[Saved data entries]
------------------------------

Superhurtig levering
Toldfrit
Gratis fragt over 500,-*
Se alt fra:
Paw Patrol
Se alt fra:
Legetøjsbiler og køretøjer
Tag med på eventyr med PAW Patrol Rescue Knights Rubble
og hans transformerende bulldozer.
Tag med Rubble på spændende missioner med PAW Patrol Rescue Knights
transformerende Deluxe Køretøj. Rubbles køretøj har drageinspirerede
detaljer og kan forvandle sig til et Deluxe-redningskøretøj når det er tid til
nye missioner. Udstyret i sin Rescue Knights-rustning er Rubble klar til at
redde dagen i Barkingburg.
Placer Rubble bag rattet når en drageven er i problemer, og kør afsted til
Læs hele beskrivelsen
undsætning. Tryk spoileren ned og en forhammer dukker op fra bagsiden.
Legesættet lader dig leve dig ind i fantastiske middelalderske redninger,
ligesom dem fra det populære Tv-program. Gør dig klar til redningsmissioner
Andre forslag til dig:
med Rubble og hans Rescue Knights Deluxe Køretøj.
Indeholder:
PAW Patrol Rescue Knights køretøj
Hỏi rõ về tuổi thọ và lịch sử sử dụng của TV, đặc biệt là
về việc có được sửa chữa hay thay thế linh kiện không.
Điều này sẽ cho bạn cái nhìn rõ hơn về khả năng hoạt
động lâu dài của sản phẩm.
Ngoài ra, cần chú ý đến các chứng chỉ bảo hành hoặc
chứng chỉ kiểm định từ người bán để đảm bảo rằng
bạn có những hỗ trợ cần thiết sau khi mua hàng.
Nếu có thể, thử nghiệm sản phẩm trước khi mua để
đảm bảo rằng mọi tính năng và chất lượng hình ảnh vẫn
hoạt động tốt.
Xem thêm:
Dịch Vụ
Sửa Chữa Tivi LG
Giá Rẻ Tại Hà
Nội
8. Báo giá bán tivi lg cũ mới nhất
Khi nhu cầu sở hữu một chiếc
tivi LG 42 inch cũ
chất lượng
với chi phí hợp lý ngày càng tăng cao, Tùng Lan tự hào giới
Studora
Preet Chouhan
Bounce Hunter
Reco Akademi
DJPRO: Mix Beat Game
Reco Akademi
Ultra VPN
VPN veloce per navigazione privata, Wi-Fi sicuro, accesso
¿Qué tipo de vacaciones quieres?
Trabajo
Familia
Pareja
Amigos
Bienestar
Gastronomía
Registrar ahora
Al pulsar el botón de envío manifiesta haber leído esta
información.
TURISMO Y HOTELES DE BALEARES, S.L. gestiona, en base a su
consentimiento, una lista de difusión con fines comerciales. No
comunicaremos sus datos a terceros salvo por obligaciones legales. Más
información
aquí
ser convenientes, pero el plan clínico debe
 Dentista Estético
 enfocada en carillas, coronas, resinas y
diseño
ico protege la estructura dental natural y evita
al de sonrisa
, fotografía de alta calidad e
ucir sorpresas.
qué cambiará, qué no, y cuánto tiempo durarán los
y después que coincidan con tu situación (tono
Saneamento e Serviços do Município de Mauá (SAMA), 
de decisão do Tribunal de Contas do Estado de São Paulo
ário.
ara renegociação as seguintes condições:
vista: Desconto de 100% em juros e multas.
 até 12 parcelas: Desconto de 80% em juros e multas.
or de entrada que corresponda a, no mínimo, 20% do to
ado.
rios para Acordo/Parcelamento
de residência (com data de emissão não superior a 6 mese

------------------------------

> [Directions] The job here is to write out all the entries again exactly.

> [Reply]
Superhurtig levering
Toldfrit
Gratis fragt over 500,-*
Se alt fra:
Paw Patrol
Se alt fra:
Legetøjsbiler og køretøjer
Tag med på eventyr med PAW Patrol Rescue Knights Rubble
og hans transformerende bulldozer.
Tag med Rubble på spændende missioner med PAW Patrol Rescue Knights
transformerende Deluxe Køretøj. Rubbles køretøj har drageinspirerede
detaljer og kan forvandle sig til et Deluxe-redningskøretøj når det er tid til
nye missioner. Udstyret i sin Rescue Knights-rustning er Rubble klar til at
redde dagen i Barkingburg.
Placer Rubble bag rattet når en drageven er i problemer, og kør afsted til
Læs hele beskrivelsen
undsætning. Tryk spoileren ned og en forhammer dukker op fra bagsiden.
Legesættet lader dig leve dig ind i fantastiske middelalderske redninger,
ligesom dem fra det populære Tv-program. Gør dig klar til redningsmissioner
Andre forslag til dig:
med Rubble og hans Rescue Knights Deluxe Køretøj.
Indeholder:
PAW Patrol Rescue Knights køretøj
Hỏi rõ về tuổi thọ và lịch sử sử dụng của TV, đặc biệt là
về việc có được sửa chữa hay thay thế linh kiện không.
Điều này sẽ cho bạn cái nhìn rõ hơn về khả năng hoạt
động lâu dài của sản phẩm.
Ngoài ra, cần chú ý đến các chứng chỉ bảo hành hoặc
chứng chỉ kiểm định từ người bán để đảm bảo rằng
bạn có những hỗ trợ cần thiết sau khi mua hàng.
Nếu có thể, thử nghiệm sản phẩm trước khi mua để
đảm bảo rằng mọi tính năng và chất lượng hình ảnh vẫn
hoạt động tốt.
Xem thêm:
Dịch Vụ
Sửa Chữa Tivi LG
Giá Rẻ Tại Hà
Nội
8. Báo giá bán tivi lg cũ mới nhất
Khi nhu cầu sở hữu một chiếc
tivi LG 42 inch cũ
chất lượng
với chi phí hợp lý ngày càng tăng cao, Tùng Lan tự hào giới
Studora
Preet Chouhan
Bounce Hunter
Reco Akademi
DJPRO: Mix Beat Game
Reco Akademi
Ultra VPN
VPN veloce per navigazione privata, Wi-Fi sicuro, accesso
¿Qué tipo de vacaciones quieres?
Trabajo
Familia
Pareja
Amigos
Bienestar
Gastronomía
Registrar ahora
Al pulsar el botón de envío manifiesta haber leído esta
información.
TURISMO Y HOTELES DE BALEARES, S.L. gestiona, en base a su
consentimiento, una lista de difusión con fines comerciales. No
comunicaremos sus datos a terceros salvo por obligaciones legales. Más
información
aquí
ser convenientes, pero el plan clínico debe
 Dentista Estético
 enfocada en carillas, coronas, resinas y
diseño
ico protege la estructura dental natural y evita
al de sonrisa
, fotografía de alta calidad e
ucir sorpresas.
qué cambiará, qué no, y cuánto tiempo durarán los
y después que coincidan con tu situación (tono
Saneamento e Serviços do Município de Mauá (SAMA), 
de decisão do Tribunal de Contas do Estado de São Paulo
ário.
ara renegociação as seguintes condições:
vista: Desconto de 100% em juros e multas.
 até 12 parcelas: Desconto de 80% em juros e multas.
or de entrada que corresponda a, no mínimo, 20% do to
ado.
rios para Acordo/Parcelamento
de residência (com data de emissão não superior a 6 mese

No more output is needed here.